Thymoquinone, a bioactive component of Nigella sativa Linn seeds or traditional spice, attenuates acute hepatic failure and blocks apoptosis via the MAPK signaling pathway in mice

Abstract

Thymoquinone (TQ), a bioactive natural product obtained from the black cumin seeds of Nigella sativa Linn, is a widely used spice or herb. The present study investigated the hepatoprotective effect of TQ on acute hepatic failure induced by D-galactosamine (D-GalN) and lipopolysaccharide (LPS) in mice.
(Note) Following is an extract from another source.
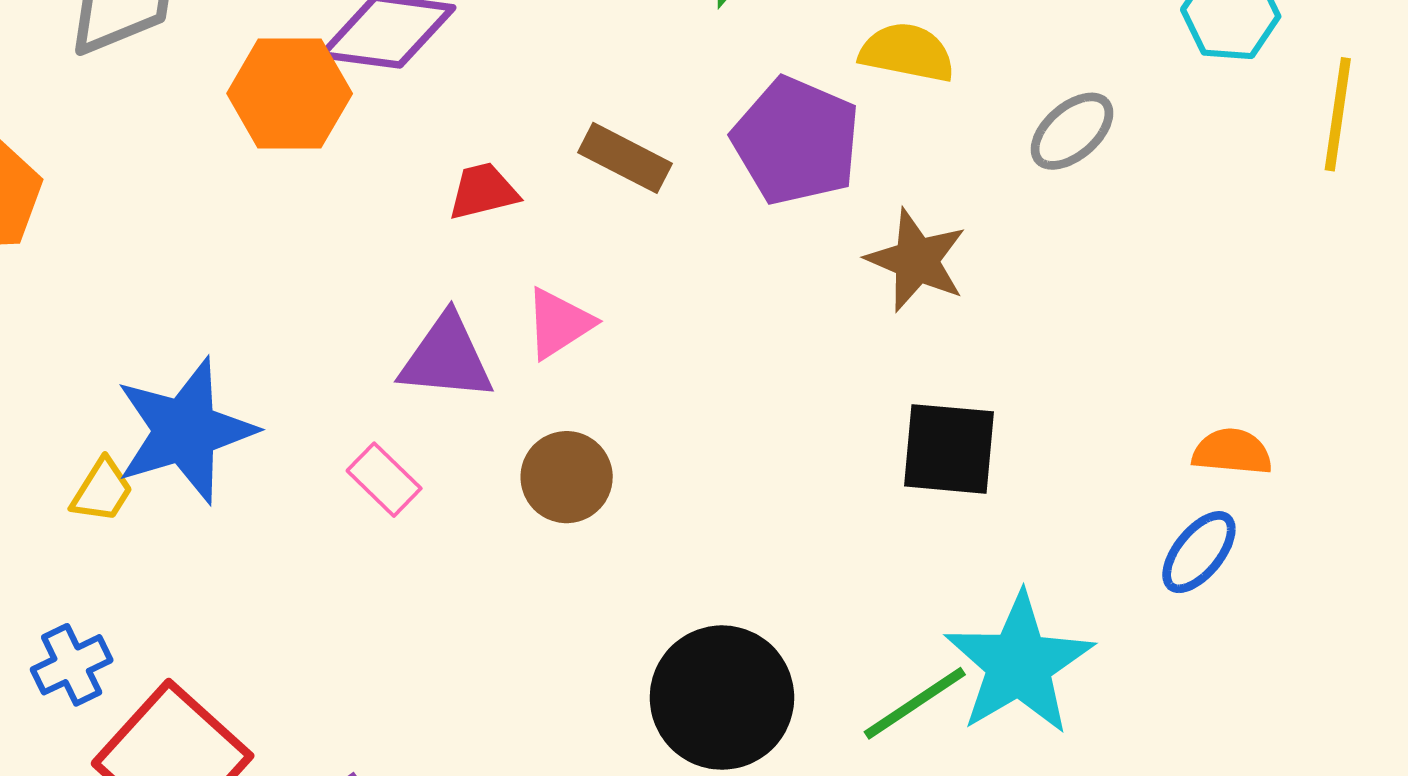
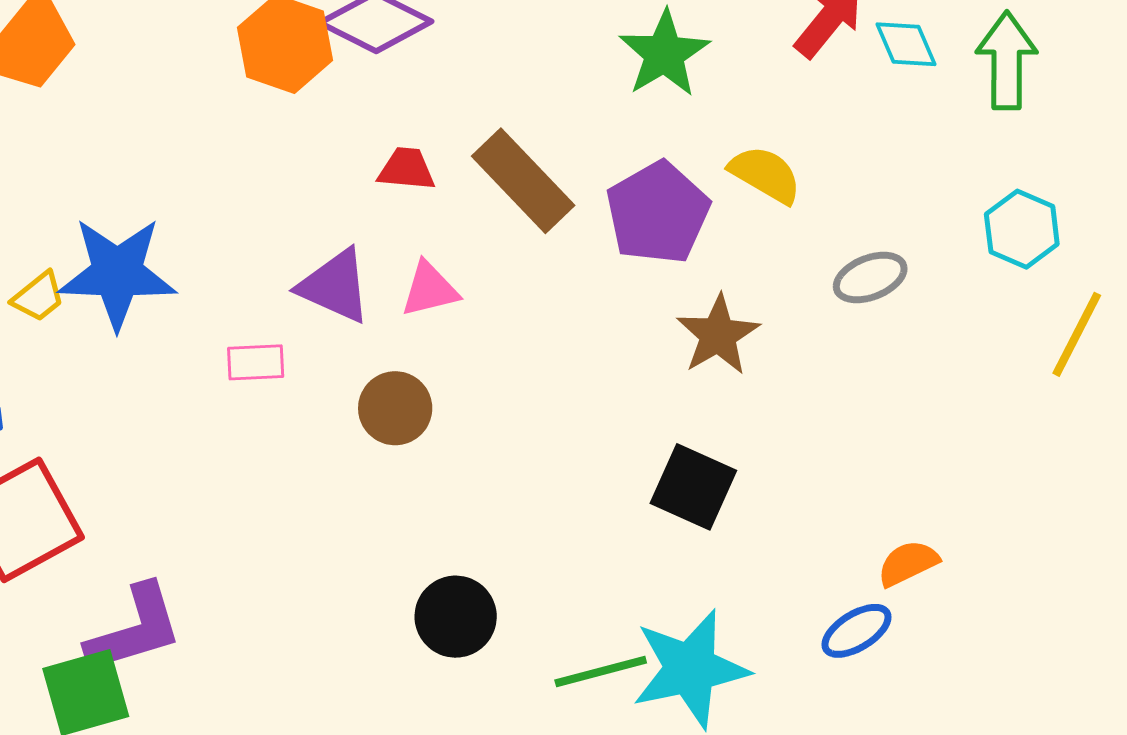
brown rectangle: (625, 158) -> (523, 181), size x1.5
orange semicircle: (1232, 452) -> (908, 563), turned -50
pink rectangle: (384, 480) -> (256, 362), turned -66
black circle: (722, 698) -> (456, 617), size x0.7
The mice were intragastrically administrated TQ (5 or 20 mg kg⁻¹) for 12 h and 1 h prior to D-GalN (700 mg kg⁻¹)/LPS (10 μg kg⁻¹) injections and then sacrificed 8 h after treatment with D-GalN/LPS. TQ pretreatment reduced the mortality induced by D-GalN/LPS and reversed liver damage. TQ attenuated D-GalN/LPS-induced hepatocyte apoptosis, which was confirmed by suppressing caspase activation, PARP cleavage and the Bax/Bcl-2 ratio. Importantly, TQ attenuated the D-GalN/LPS-mediated phosphorylation of JNK, ERK and p38. Furthermore, TQ suppressed the production of proinflammatory cytokines. These findings suggested that TQ could modulate D-GalN/LPS-mediated acute hepatic failure by inhibiting caspase activation, consistent with the mitochondrial pathway of apoptosis and the MAPK signaling pathway.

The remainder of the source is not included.